Ms Oranuch said the crux of the centre service lies with the Khun Ta Khun Yai shop which sells low-priced, second-hand medical products and equipment for older people whose families cannot afford to procure new items.

The centre also provides medical equipment on short-term rent, plus seeks out donors who can help with financing long-term leasing of equipment for people with minimal financial resources.

The idea is to sell or rent equipment to older people who have the means to pay something, but are not rich. The money is then used to procure more second-hand equipment which can be donated to those who cannot afford it.

Ms Oranuch said medical products and equipment for the elderly, such as walking sticks, wheelchairs and patient beds, are steeply priced when new and are out of reach for most.

However, with used medical equipment made available either through purchase or lease at affordable prices, elderly people, particularly those with little in the way of pension income, will enjoy greater mobility.

Some older people pay rental fees by instalment as they are unable to pay all of the amount at once.

Ms Oranuch said the average age of the elders who receive service from the centre is 65. Most have an income of less than 30,000 baht and need financial support from their families.

The second-hand products on sale or put up for rent are in good condition because they undergo meticulous cleaning and repair before being displayed in the shop.

Some second-hand equipment is like new, she said.

From her experience working with the elderly over several years, Ms Oranuch said physical strength ebbs with time and they become frail. They start using a walking stick and later become confined to wheelchairs, while many end up bed-ridden.

She remembers an elderly visitor to the centre who suffered from paralysis and cerebral atrophy. After leaving hospital, he was in a terrible condition because his after-care was poor.

Unable to afford a costly therapeutic bed, the man, who requires a breathing aid, was forced to lie down on a shabby mat on the hard floor at home.

ForOldy later leased out a bed to the man, which made his living conditions more tolerable.

The centre also sends volunteers on house calls to the elderly who obtain medical equipment, and their job is to attend to their more urgent needs, Ms Oranuch said.

The volunteers undergo a training course on nursing the elderly.
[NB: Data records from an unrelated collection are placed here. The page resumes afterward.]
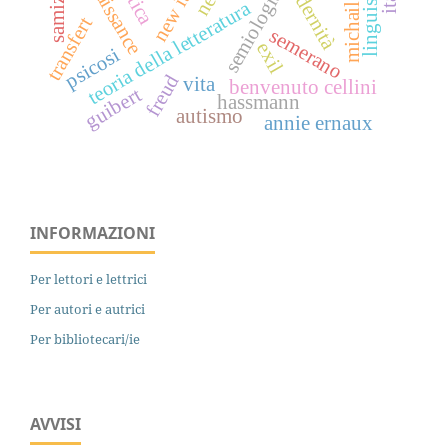
renaissance
samizdat
semiologia
teoria della letteratura
transfert
semerano
exil
psicosi
freud
vita
benvenuto cellini
guibert
hassmann
autismo
annie ernaux
INFORMAZIONI
Per lettori e lettrici
Per autori e autrici
Per bibliotecari/ie
AVVISI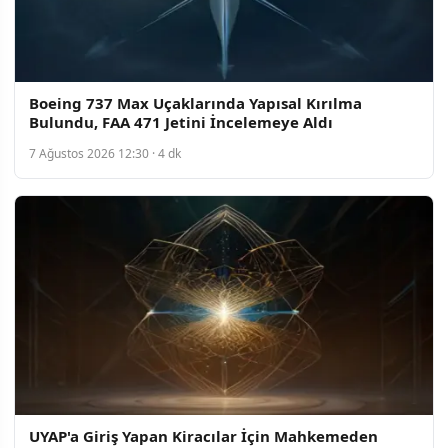
Boeing 737 Max Uçaklarında Yapısal Kırılma
Bulundu, FAA 471 Jetini İncelemeye Aldı
7 Ağustos 2026 12:30 · 4 dk
UYAP'a Giriş Yapan Kiracılar İçin Mahkemeden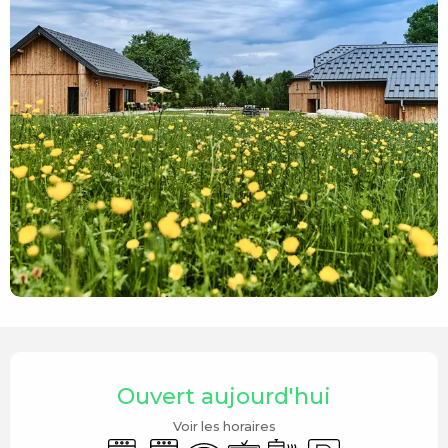
Ouverture et coordonnées
Ouvert aujourd'hui
Voir les horaires
Lave linge
Lave vaisselle
WiFi
Télévision
Plaque de cuisson
Parking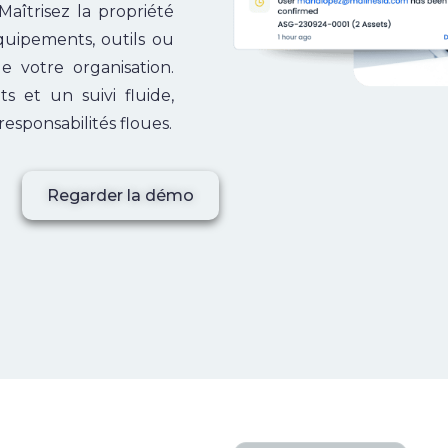
Maîtrisez la propriété
équipements, outils ou
e votre organisation.
s et un suivi fluide,
responsabilités floues.
Regarder la démo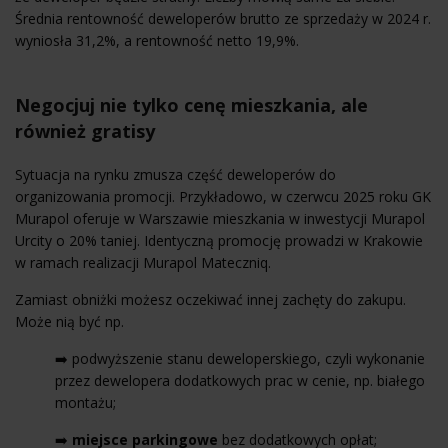
Średnia rentowność deweloperów brutto ze sprzedaży w 2024 r.
wyniosła 31,2%, a rentowność netto 19,9%.
Negocjuj nie tylko cenę mieszkania, ale
również gratisy
Sytuacja na rynku zmusza część deweloperów do
organizowania promocji. Przykładowo, w czerwcu 2025 roku GK
Murapol oferuje w Warszawie mieszkania w inwestycji Murapol
Urcity o 20% taniej. Identyczną promocję prowadzi w Krakowie
w ramach realizacji Murapol Mateczniq.
Zamiast obniżki możesz oczekiwać innej zachęty do zakupu.
Może nią być np.
➡️ podwyższenie stanu deweloperskiego, czyli wykonanie
przez dewelopera dodatkowych prac w cenie, np. białego
montażu;
➡️
miejsce parkingowe
bez dodatkowych opłat;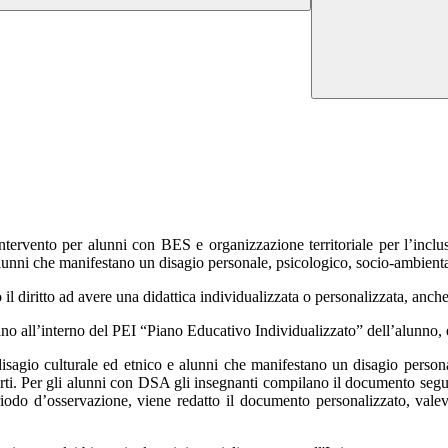
ntervento per alunni con BES e organizzazione territoriale per l’inclus
alunni che manifestano un disagio personale, psicologico, socio-ambienta
o il diritto ad avere una didattica individualizzata o personalizzata, anch
ovano all’interno del PEI “Piano Educativo Individualizzato” dell’alunno, 
isagio culturale ed etnico e alunni che manifestano un disagio person
ti. Per gli alunni con DSA gli insegnanti compilano il documento seguen
iodo d’osservazione, viene redatto il documento personalizzato, valevo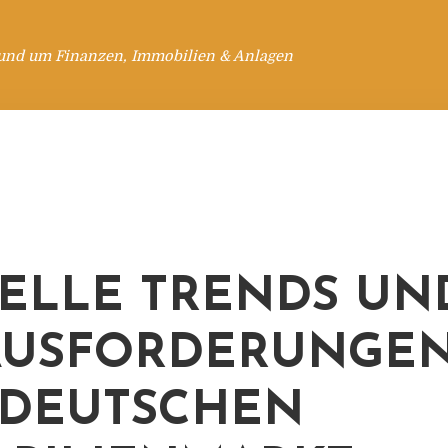
rund um Finanzen, Immobilien & Anlagen
ELLE TRENDS UN
USFORDERUNGEN
DEUTSCHEN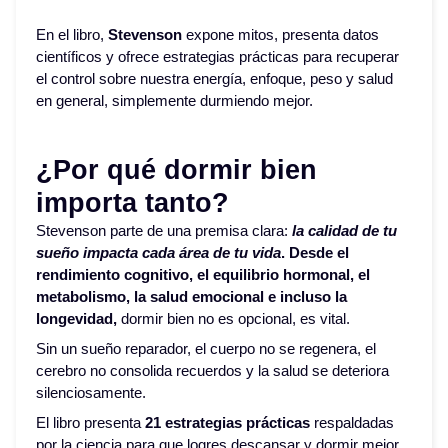
En el libro,
Stevenson
expone mitos, presenta datos
científicos y ofrece estrategias prácticas para recuperar
el control sobre nuestra energía, enfoque, peso y salud
en general, simplemente durmiendo mejor.
¿Por qué dormir bien
importa tanto?
Stevenson parte de una premisa clara:
la calidad de tu
sueño impacta cada área de tu vid
a
. Desde el
rendimiento cognitivo, el equilibrio hormonal, el
metabolismo, la salud emocional e incluso la
longevidad,
dormir bien no es opcional, es vital.
Sin un sueño reparador, el cuerpo no se regenera, el
cerebro no consolida recuerdos y la salud se deteriora
silenciosamente.
El libro presenta
21 estrategias prácticas
respaldadas
por la ciencia para que logres descansar y dormir mejor.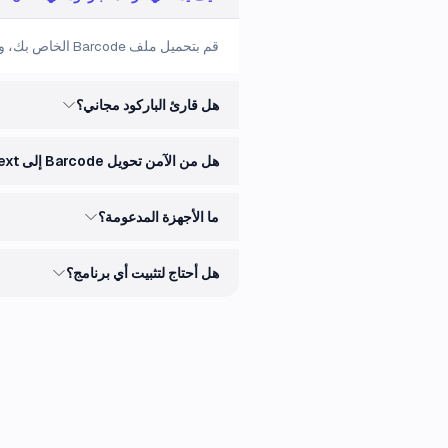
قم بتحميل ملف Barcode الخاص بك، وانتظر التحويل التلقائي، ثم قم بتنزيل ملف Text. يعمل على أي جهاز في your region.
هل قارئ الباركود مجاني؟
هل من الآمن تحويل Barcode إلى Text عبر الإنترنت؟
ما الأجهزة المدعومة؟
هل أحتاج لتثبيت أي برنامج؟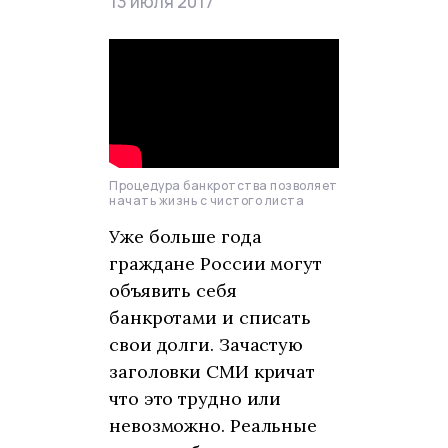
13 июля 2017
Процедура банкротства позволяет
начать жизнь с чистого листа
Уже больше года
граждане России могут
объявить себя
банкротами и списать
свои долги. Зачастую
заголовки СМИ кричат
что это трудно или
невозможно. Реальные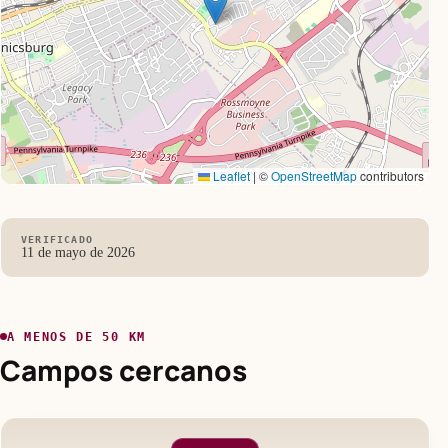
Leaflet
|
©
OpenStreetMap
contributors
VERIFICADO
11 de mayo de 2026
A MENOS DE 50 KM
Campos cercanos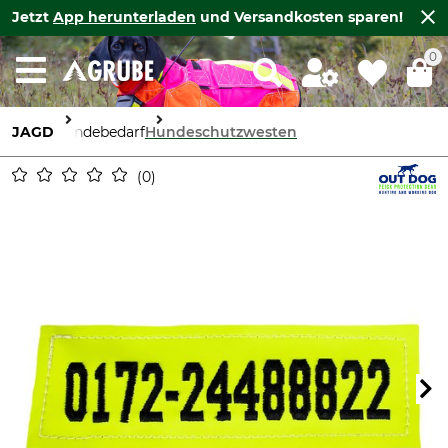
Jetzt
App herunterladen
und Versandkosten sparen!
0
JAGD
Hundebedarf
Hundeschutzwesten
0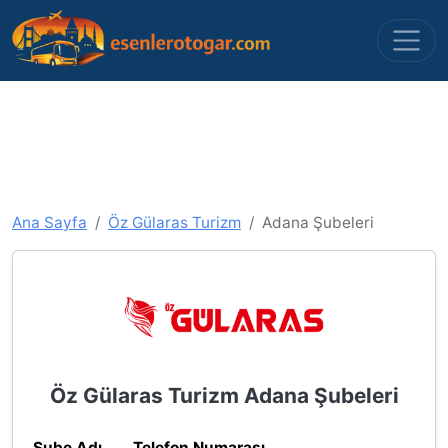
Ana Sayfa
Öz Gülaras Turizm
Adana Şubeleri
Öz Gülaras Turizm Adana Şubeleri
Şube Adı
Telefon Numarası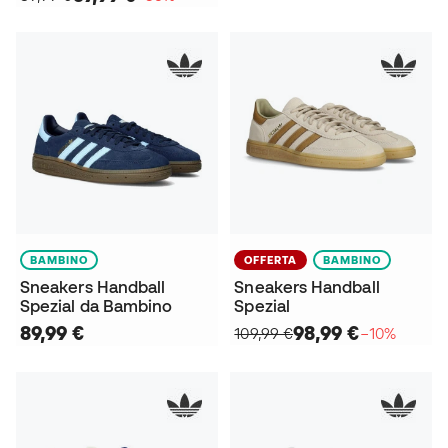
BAMBINO
OFFERTA
BAMBINO
Sneakers Handball
Sneakers Handball
Spezial da Bambino
Spezial
89,99 €
98,99 €
109,99 €
−10%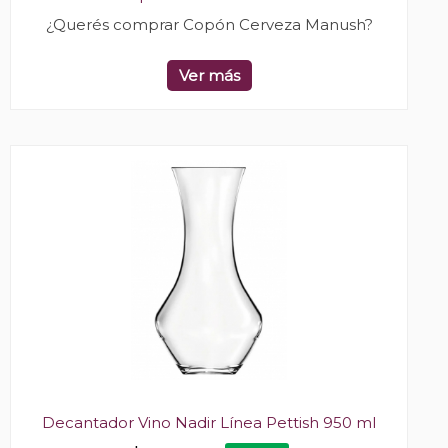
¿Querés comprar Copón Cerveza Manush?
Ver más
Decantador Vino Nadir Línea Pettish 950 ml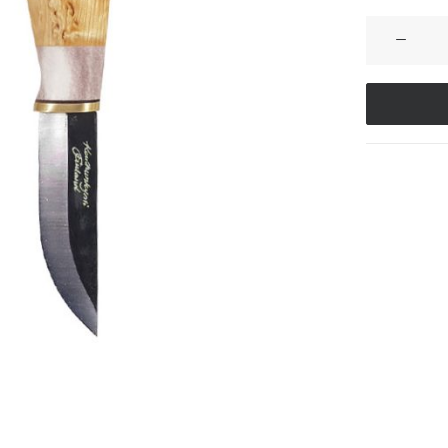
Kniv
7,7cm
mängd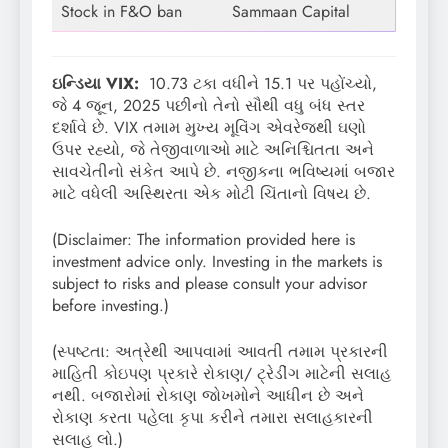
Stock in F&O ban
Sammaan Capital
ઇન્ડિયા VIX:
10.73 ટકા વધીને 15.1 પર પહોંચ્યો,
જે 4 જૂન, 2025 પછીનો તેનો સૌથી વધુ બંધ સ્તર
દર્શાવે છે. VIX તમામ મુખ્ય મૂવિંગ એવરેજથી ઘણો
ઉપર રહ્યો, જે તેજીવાળાઓ માટે અનિશ્ચિતતા અને
સાવચેતીનો સંકેત આપે છે. નજીકના ભવિષ્યમાં બજાર
માટે વધેલી અસ્થિરતા એક મોટી ચિંતાનો વિષય છે.
(Disclaimer: The information provided here is
investment advice only. Investing in the markets is
subject to risks and please consult your advisor
before investing.)
(સ્પષ્ટતા: અત્રેથી આપવામાં આવતી તમામ પ્રકારની
માહિતી કોઇપણ પ્રકારે રોકાણ/ ટ્રેડીંગ માટેની સલાહ
નથી. બજારોમાં રોકાણ જોખમોને આધીન છે અને
રોકાણ કરતા પહેલા કૃપા કરીને તમારા સલાહકારની
સલાહ લો.)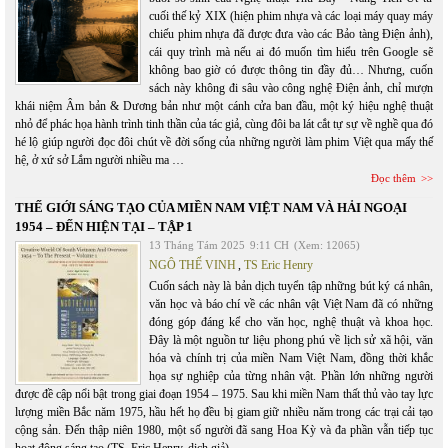
cuối thế kỷ XIX (hiện phim nhựa và các loại máy quay máy
chiếu phim nhựa đã được đưa vào các Bảo tàng Điện ảnh),
cái quy trình mà nếu ai đó muốn tìm hiểu trên Google sẽ
không bao giờ có được thông tin đầy đủ… Nhưng, cuốn
sách này không đi sâu vào công nghệ Điện ảnh, chỉ mượn
khái niệm Âm bản & Dương bản như một cánh cửa ban đầu, một ký hiệu nghệ thuật
nhỏ để phác họa hành trình tinh thần của tác giả, cùng đôi ba lát cắt tự sự về nghề qua đó
hé lộ giúp người đọc đôi chút về đời sống của những người làm phim Việt qua mấy thế
hệ, ở xứ sở Lắm người nhiều ma …
Đọc thêm
THẾ GIỚI SÁNG TẠO CỦA MIỀN NAM VIỆT NAM VÀ HẢI NGOẠI
1954 – ĐẾN HIỆN TẠI – TẬP 1
13 Tháng Tám 2025
9:11 CH
(Xem: 12065)
NGÔ THẾ VINH
,
TS Eric Henry
Cuốn sách này là bản dịch tuyển tập những bút ký cá nhân,
văn học và báo chí về các nhân vật Việt Nam đã có những
đóng góp đáng kể cho văn học, nghệ thuật và khoa học.
Đây là một nguồn tư liệu phong phú về lịch sử xã hội, văn
hóa và chính trị của miền Nam Việt Nam, đồng thời khắc
họa sự nghiệp của từng nhân vật. Phần lớn những người
được đề cập nổi bật trong giai đoạn 1954 – 1975. Sau khi miền Nam thất thủ vào tay lực
lượng miền Bắc năm 1975, hầu hết họ đều bị giam giữ nhiều năm trong các trại cải tạo
cộng sản. Đến thập niên 1980, một số người đã sang Hoa Kỳ và đa phần vẫn tiếp tục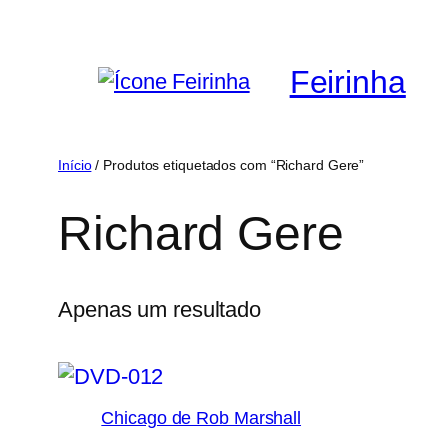
Saltar
para
Feirinha
o
conteúdo
Início
/ Produtos etiquetados com “Richard Gere”
Richard Gere
Apenas um resultado
Chicago de Rob Marshall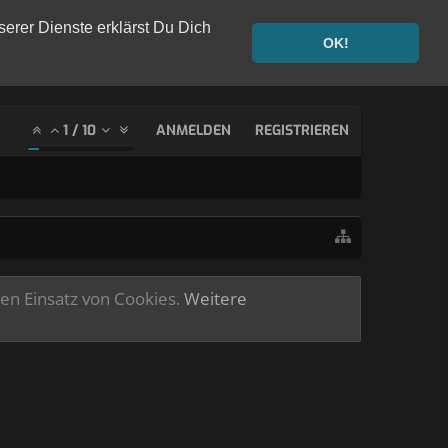
serer Dienste erklärst Du Dich
OK!
1
/
10
ANMELDEN
REGISTRIEREN
ren Einsatz von Cookies.
Weitere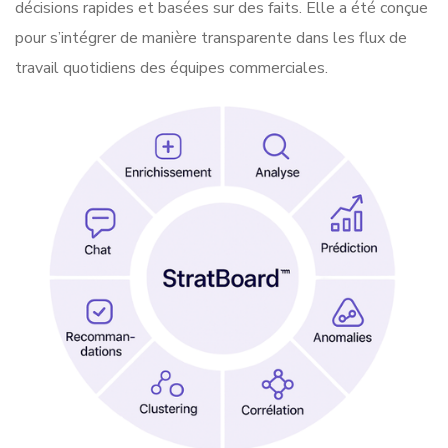
décisions rapides et basées sur des faits. Elle a été conçue
pour s’intégrer de manière transparente dans les flux de
travail quotidiens des équipes commerciales.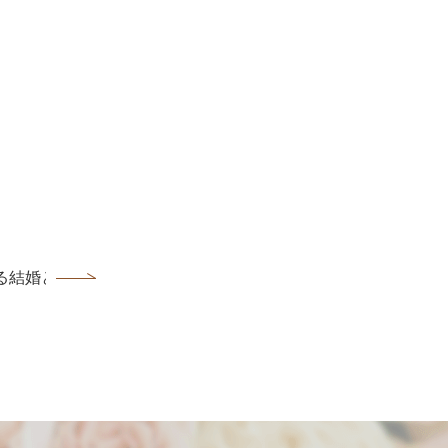
る結婚とは・・・・。...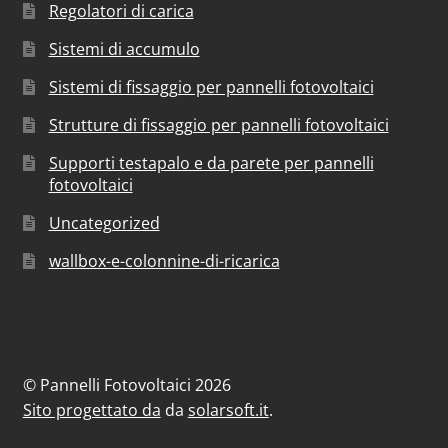
Regolatori di carica
Sistemi di accumulo
Sistemi di fissaggio per pannelli fotovoltaici
Strutture di fissaggio per pannelli fotovoltaici
Supporti testapalo e da parete per pannelli
fotovoltaici
Uncategorized
wallbox-e-colonnine-di-ricarica
© Pannelli Fotovoltaici 2026
Sito progettato da
da
solarsoft.it
.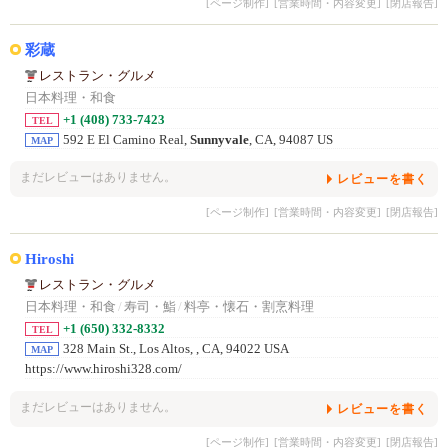
[ページ制作]
[営業時間・内容変更]
[閉店報告]
彩蔵
レストラン・グルメ
日本料理・和食
+1 (408) 733-7423
TEL
592 E El Camino Real,
Sunnyvale
, CA, 94087 US
MAP
まだレビューはありません。
レビューを書く
[ページ制作]
[営業時間・内容変更]
[閉店報告]
Hiroshi
レストラン・グルメ
日本料理・和食
/
寿司・鮨
/
料亭・懐石・割烹料理
+1 (650) 332-8332
TEL
328 Main St., Los Altos,
, CA, 94022 USA
MAP
https://www.hiroshi328.com/
まだレビューはありません。
レビューを書く
[ページ制作]
[営業時間・内容変更]
[閉店報告]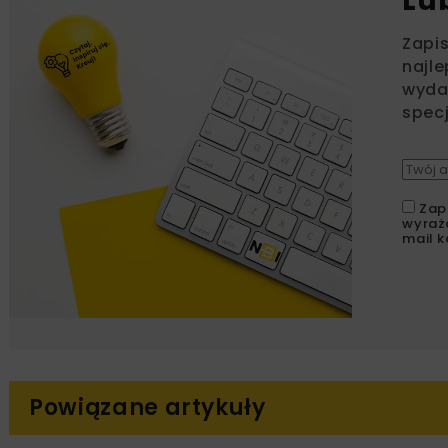
Lu
Zapi
najle
wydar
specj
Zap
wyraż
mail k
Powiązane artykuły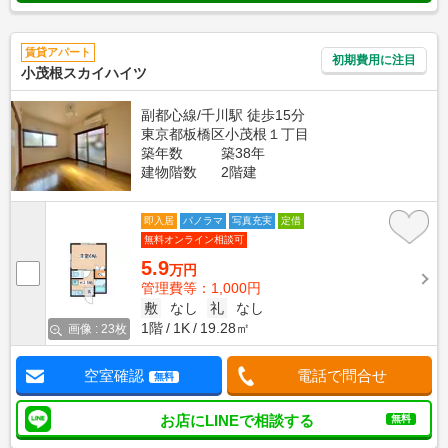
賃貸アパート
初期費用に注目
小茂根スカイハイツ
副都心線/千川駅 徒歩15分
東京都板橋区小茂根１丁目
築年数
築38年
建物階数
2階建
即入居
パノラマ
写真充実
定借
無料オンライン相談可
5.9
万円
管理費等：1,000円
敷
なし
礼
なし
1階
1K
19.28㎡
画像 : 23枚
空室確認
電話で問合せ
無料
お店にLINEで相談する
無料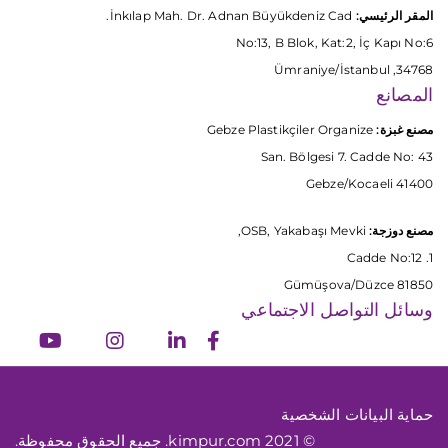
المقر الرئيسي:
İnkılap Mah. Dr. Adnan Büyükdeniz Cad.
No:13, B Blok, Kat:2, İç Kapı No:6
34768, Ümraniye/İstanbul
المصانع
مصنع غبزة:
Gebze Plastikçiler Organize
San. Bölgesi 7. Cadde No: 43
41400 Gebze/Kocaeli
مصنع دوزجة:
OSB, Yakabaşı Mevki,
1. Cadde No:12
81850 Gümüşova/Düzce
وسائل التواصل الاجتماعي
حماية البيانات الشخصية
© 2021 kimpur.com. جميع الحقوق محفوظة.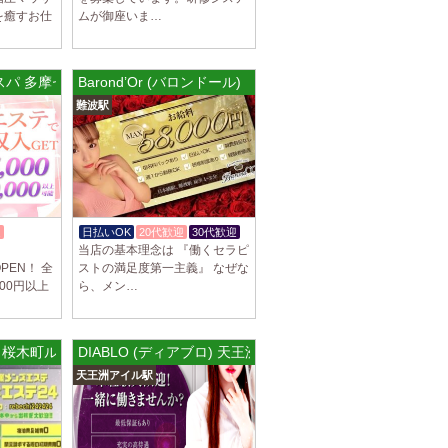
を癒すお仕
ムが御座いま…
ブチュ) 吉祥寺ルーム
スト大募集！ 「本気で稼ぎたい！」「もっと
りたい！」 そんなあなたを全力でサポートし
ズスパ 多摩センター店
Barond’Or (バロンドール)
難波駅
ブチュ) 渋谷ルーム
スト大募集！ 「本気で稼ぎたい！」「もっと
りたい！」 そんなあなたを全力でサポートし
迎
日払いOK
20代歓迎
30代歓迎
駅]
当店の基本理念は 『働くセラピ
ブチュ) 千歳烏山ルーム
PEN！ 全
ストの満足度第一主義』 なぜな
スト大募集！ 「本気で稼ぎたい！」「もっと
000円以上
ら、メン…
りたい！」 そんなあなたを全力でサポートし
 桜木町ルーム
DIABLO (ディアブロ) 天王洲アイルルーム
]
イヤモンド～
天王洲アイル駅
につきセラピストが不足しています！ 今後も新規
緒に働いてくれるセラピストを大募集しま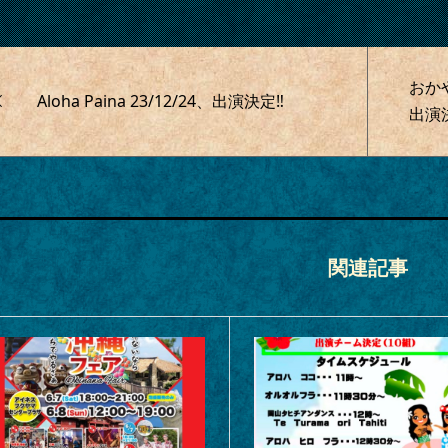
おかや
Aloha Paina 23/12/24、出演決定‼
出演
関連記事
They are later sent to visit families which have elderly members to see that they are being properly cared for physically and mentally.

The volunteers target six communities in three Bangkok districts: Kannayao, Sathon and Sai Mai.

Ms Oranuch said part of the shop’s revenue, mainly from wheelchair and bed rentals, is spent on recruiting volunteers.

However the centre comes up short in having a sustainable income. Therefore, fundraising activities such as the sale of souvenirs and T-shirts are organised from time to time.

Despite the difficulties and the arduous task of running the centre, Ms Oranuch takes pleasure from the satisfaction she gets from the job.

“From the first day of the centre’s establishment there have been so many touching incidents. One elder returned his medical equipment along with a kilogramme of pla salit [snake-skin gourami].”

Ms Oranuch said this proves the relationship between the elderly and the centre goes well beyond any commercial profit.

“A sense of satisfaction and fulfillment washes over me during work, and it keeps coming,” she said.

She is in the process of asking the Thai Social Enterprise Office to register the Khun Ta Khun Yai shop as a social enterprise.

In her view, an NGO-style management is not suited to working with the elderly due to restrictive requirements, including securing finances from funding agencies, which can be a burden with red tape. Each activity also has to be organised in accordance with conditions stipulated in budget proposals from the agencies, and that can hamper project management.

“We won’t use the older people as tools to achieve our goal,” Ms Oranuch insists.

The centre, meanwhile, continues to appeal for donations of second-hand medical equipment for the elderly.

Peace and relaxation in a secluded corner of the centre.

The centre is being extended as more elderly visit it in search of affordable medical equipment.

A storeroom is stocked with used and reconditioned medical equipment and products, ready for sale or rent.